The yen climbed versus a majority of its 16 major peers after economy minister Akira Amari said further losses in the currency would negatively affect the people, and the government’s job is to minimize that.
The yen retreated from near its weakest point in more than four years versus the dollar after Amari said Sunday there’s speculation the currency’s past strength has “been corrected a lot.”
Wagers that the dollar will gain against the euro and yen rose last week amid bets the Federal Reserve will signal a tapering of bond purchases. New Zealand’s dollar appreciated as its finance minister said home price gains will pressure the Reserve Bank to raise interest rates.
“The market has been spooked by official suggestions the bulk of the yen depreciation may be behind us,” said Mike Jones, a currency strategist at Bank of New Zealand in Wellington. “Speculative longs in U.S. dollars have crept up to extreme levels and the comments sparked a dash for the exit.” A long position is a bet a currency will rise.
At 5 p.m. in Tokyo, the dollar stood at ¥102.53-53. It touched 103.31 on Friday, the weakest since October 2008.
“It’s being said excessive yen gains have been corrected a lot,” Amari said on NHK. “If the yen extends losses a lot, people’s lives will be negatively affected. It’s our job to minimize that.”

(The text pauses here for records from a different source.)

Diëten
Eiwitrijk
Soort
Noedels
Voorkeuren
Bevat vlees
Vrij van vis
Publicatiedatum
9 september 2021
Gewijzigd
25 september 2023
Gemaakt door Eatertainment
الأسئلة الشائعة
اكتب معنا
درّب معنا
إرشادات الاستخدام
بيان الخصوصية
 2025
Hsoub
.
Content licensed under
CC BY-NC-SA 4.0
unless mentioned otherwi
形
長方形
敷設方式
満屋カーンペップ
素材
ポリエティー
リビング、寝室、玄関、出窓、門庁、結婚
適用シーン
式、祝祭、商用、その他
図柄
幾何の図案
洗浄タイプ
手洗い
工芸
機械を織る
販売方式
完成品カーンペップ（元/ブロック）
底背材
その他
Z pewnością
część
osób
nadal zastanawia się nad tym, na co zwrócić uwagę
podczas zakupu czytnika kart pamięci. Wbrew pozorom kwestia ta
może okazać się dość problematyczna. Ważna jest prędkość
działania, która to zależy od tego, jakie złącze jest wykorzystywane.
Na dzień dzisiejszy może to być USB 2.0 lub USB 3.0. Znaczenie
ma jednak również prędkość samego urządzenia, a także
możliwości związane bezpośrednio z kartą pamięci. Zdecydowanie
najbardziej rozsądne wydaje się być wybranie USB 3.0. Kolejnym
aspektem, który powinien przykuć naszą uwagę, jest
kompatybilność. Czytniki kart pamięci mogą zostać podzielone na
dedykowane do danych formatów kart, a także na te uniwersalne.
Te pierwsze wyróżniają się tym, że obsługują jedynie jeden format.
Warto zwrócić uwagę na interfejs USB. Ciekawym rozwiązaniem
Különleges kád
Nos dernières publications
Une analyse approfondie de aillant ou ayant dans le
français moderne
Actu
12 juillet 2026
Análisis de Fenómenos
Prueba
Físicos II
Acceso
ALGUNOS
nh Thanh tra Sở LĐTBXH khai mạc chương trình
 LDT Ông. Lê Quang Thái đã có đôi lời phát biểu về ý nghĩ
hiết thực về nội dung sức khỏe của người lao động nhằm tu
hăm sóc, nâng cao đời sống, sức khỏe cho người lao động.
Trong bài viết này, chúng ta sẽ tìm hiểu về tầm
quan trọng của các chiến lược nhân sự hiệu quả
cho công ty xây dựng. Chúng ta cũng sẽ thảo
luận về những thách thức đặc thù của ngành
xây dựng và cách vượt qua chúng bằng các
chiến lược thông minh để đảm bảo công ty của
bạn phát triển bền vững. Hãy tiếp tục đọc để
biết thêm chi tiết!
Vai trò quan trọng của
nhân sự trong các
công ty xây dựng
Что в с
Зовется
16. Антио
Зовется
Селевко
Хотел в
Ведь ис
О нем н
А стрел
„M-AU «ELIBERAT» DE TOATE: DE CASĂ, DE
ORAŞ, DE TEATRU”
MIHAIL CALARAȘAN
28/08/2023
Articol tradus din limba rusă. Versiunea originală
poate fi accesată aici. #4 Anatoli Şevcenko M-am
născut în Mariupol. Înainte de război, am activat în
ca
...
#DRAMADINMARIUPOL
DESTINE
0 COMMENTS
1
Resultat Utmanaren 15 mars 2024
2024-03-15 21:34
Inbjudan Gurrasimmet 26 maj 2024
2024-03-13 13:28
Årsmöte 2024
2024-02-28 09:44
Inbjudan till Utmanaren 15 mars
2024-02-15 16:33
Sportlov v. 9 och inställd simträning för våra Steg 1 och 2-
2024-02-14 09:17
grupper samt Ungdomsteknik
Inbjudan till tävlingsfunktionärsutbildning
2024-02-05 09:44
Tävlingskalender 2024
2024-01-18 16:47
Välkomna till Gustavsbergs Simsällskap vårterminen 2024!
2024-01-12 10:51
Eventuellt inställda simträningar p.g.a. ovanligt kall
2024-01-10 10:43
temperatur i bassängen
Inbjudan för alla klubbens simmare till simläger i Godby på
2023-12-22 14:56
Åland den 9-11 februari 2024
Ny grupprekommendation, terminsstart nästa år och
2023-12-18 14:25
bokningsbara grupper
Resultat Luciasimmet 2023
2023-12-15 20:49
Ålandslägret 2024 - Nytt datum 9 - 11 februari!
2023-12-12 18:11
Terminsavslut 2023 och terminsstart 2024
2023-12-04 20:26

The yen has dropped 20 percent over the past six months, the worst performance among 10 developed nation currencies tracked by Bloomberg Correlation Weighted Indexes. The dollar has gained 3.5 percent and the euro is up 3.8 percent.
More than once, Japanese officials have cautioned against the yen weakening too much, said Rajeev De Mello, who manages more than $8 billion as the Singapore-based head of Asian fixed-income assets at Schroder Investment Management Ltd. “I’m starting to take it a little more seriously,” he said.